WASP-121 b – Ultra-hot gas giant exoplanet with extreme atmospheric temperatures and very high sound speed, producing distinctive propagation characteristics.
Sci-Fi – Stylised atmospheric model with exaggerated dispersion, filtering, and propagation effects for creative exploration.
Neutral – Unprocessed reference preset for direct comparison with the simulated environments.
Test Sounds (0 Key / Cycle):
A diverse collection of reference sounds is included, featuring pink noise, sine tones, percussion, piano, strings, brass, woodwind, clarinet multiphonics, and key clicks. Together they demonstrate how different source materials respond to planetary propagation, absorption, dispersion, pitch, and atmospheric filtering.

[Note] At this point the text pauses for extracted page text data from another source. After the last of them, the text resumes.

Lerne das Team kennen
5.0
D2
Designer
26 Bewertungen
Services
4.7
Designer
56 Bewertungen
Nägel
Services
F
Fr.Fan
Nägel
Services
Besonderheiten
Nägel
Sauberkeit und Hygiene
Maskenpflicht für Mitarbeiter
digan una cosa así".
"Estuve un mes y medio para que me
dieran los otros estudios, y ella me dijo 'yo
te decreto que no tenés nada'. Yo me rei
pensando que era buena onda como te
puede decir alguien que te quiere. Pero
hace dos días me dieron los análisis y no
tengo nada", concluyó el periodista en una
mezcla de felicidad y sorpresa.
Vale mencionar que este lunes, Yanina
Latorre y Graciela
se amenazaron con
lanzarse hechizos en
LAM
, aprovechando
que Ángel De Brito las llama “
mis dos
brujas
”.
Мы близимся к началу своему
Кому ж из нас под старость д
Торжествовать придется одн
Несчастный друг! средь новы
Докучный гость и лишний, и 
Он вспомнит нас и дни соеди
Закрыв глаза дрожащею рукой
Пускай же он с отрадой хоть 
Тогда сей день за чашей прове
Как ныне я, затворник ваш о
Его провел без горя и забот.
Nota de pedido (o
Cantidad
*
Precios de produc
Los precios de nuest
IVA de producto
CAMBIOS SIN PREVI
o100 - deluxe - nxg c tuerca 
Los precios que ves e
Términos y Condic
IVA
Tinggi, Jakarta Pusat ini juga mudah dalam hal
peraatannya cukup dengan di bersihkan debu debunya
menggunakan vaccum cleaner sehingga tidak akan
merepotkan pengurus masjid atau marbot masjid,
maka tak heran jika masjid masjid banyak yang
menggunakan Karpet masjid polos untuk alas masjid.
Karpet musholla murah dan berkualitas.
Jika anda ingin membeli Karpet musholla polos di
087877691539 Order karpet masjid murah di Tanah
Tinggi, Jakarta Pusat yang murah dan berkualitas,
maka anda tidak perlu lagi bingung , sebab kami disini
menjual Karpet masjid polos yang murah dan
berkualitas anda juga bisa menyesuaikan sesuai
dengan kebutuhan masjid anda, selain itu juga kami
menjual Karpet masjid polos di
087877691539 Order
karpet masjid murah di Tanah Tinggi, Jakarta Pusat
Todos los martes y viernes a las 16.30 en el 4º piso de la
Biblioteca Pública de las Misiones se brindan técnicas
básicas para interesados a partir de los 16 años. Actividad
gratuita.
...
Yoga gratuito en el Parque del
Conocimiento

MetaSounds, Patches, and Presets:
The system uses Unreal Engine’s MetaSound architecture, with referenced MetaSounds and modular patches to process sound in real time. Presets store planetary-specific parameter sets including speed of sound, absorption, base LPF, atmosphere intensity, water intensity, pressure, offset, and transition time, making it easy to switch between environments or return to default states.
Custom Planetary Sound Controller (Widget):
The central interface for the simulator is a fully customisable widget, allowing users to adjust any propagation parameter independently.
Features include:
Air / Water / Water Intensity – Select or blend mediums and transition between atmospheric and underwater propagation.
Seismic – Adds a low-frequency seismic layer for quake, volcanic, geological, or subsurface rumble effects.
Environment Type – Selects reverb and spatial environment presets such as ice chamber, canyon, or open terrain.
Pressure – Adjusts dense atmospheres to alter speed of sound and high-frequency damping.
Temperature – Changes the acoustic profile by affecting propagation speed and tonal response.Humidity – Shapes absorption and damping behaviour, especially in relation to high-frequency energy.
Altitude – Simulates height-dependent atmospheric thinning, changing the perceived density and filtering of sound propagation.
Wind – Adds planetary wind ambience, with selectable wind layers for different atmospheric conditions.
Flux – Introduces ongoing movement or instability into selected parameters, creating more dynamic, less static planetary sound behaviour.
Speed of Sound – Controls delay and spatial separation cues.
Atmosphere Intensity – Scales overall propagation effects.
Amplitude Contrast – Controls how strongly loudness differences between planetary environments are exaggerated or reduced.
Base LPF & Offset – Fine-tune spectral behaviour, frequency weighting, and band-based dispersion.
Transition Time – Controls how rapidly propagation parameters update during changes.
Record / Playback – Capture sounds directly in the system, then play them back with all planetary effects applied.
Atmos. Tuning / Air-Column Shift
Applies a pitch shift based on the speed of sound in the selected planetary atmosphere. This is intended for air-column sound sources, such as voice, flute, clarinet, saxophone, trumpet, trombone and other resonating air-column instruments. The shift changes the tuning while keeping playback speed unchanged.Voice Formant Colour
Applies an optional vocal colour effect after the air-column pitch shift. This does not deliberately transpose the source audio. Instead, it moves a set of formant-like resonances using a Biquad filter bank, allowing the voice to sound darker, brighter, larger or thinner while leaving the main pitch-shift path unchanged. This is an approximation rather than true vocal formant analysis or resynthesis.Bypass & Dry/Wet Slider – Compare raw and processed audio instantly.
Interactive Features:
Move the listener to adjust distance; all propagation is physically modelled.
All audible changes result solely from atmospheric and propagation modelling.
AI Usage Disclosure:
A generative AI image tool was used solely to create a decorative UI frame element. All audio content, sound systems, MetaSounds, Blueprints, and design decisions were created manually by the author.